→ **Source data**:
——————

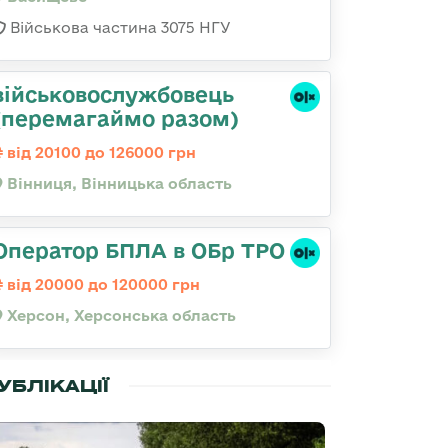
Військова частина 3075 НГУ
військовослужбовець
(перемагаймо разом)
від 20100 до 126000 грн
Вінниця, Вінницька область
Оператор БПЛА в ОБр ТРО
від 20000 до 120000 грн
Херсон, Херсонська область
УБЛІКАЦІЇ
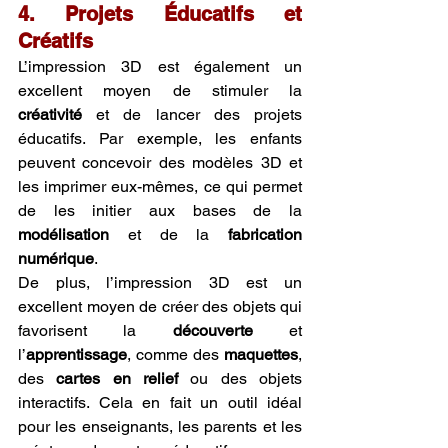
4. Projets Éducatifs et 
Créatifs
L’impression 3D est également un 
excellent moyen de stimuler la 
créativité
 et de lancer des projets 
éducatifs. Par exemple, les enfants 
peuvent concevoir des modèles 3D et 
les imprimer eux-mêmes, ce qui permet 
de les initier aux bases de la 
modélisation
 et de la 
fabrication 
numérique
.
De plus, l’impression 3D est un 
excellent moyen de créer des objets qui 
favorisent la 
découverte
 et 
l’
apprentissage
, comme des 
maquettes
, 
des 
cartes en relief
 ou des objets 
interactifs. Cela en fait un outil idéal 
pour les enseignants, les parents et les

——————

→ **DIRECTIONS FOR THIS TASK**: Extract, word for word, every line from the one holding "(перемагаймо разом)" through the closing line of the data above. Do not include any pictures.

→ **EXERCISE RESPONSE**:
(перемагаймо разом)
від 20100 до 126000 грн
Вінниця, Вінницька область
Оператор БПЛА в ОБр ТРО
від 20000 до 120000 грн
Херсон, Херсонська область
УБЛІКАЦІЇ
4. Projets Éducatifs et 
Créatifs
L’impression 3D est également un 
excellent moyen de stimuler la 
créativité
 et de lancer des projets 
éducatifs. Par exemple, les enfants 
peuvent concevoir des modèles 3D et 
les imprimer eux-mêmes, ce qui permet 
de les initier aux bases de la 
modélisation
 et de la 
fabrication 
numérique
.
De plus, l’impression 3D est un 
excellent moyen de créer des objets qui 
favorisent la 
découverte
 et 
l’
apprentissage
, comme des 
maquettes
, 
des 
cartes en relief
 ou des objets 
interactifs. Cela en fait un outil idéal 
pour les enseignants, les parents et les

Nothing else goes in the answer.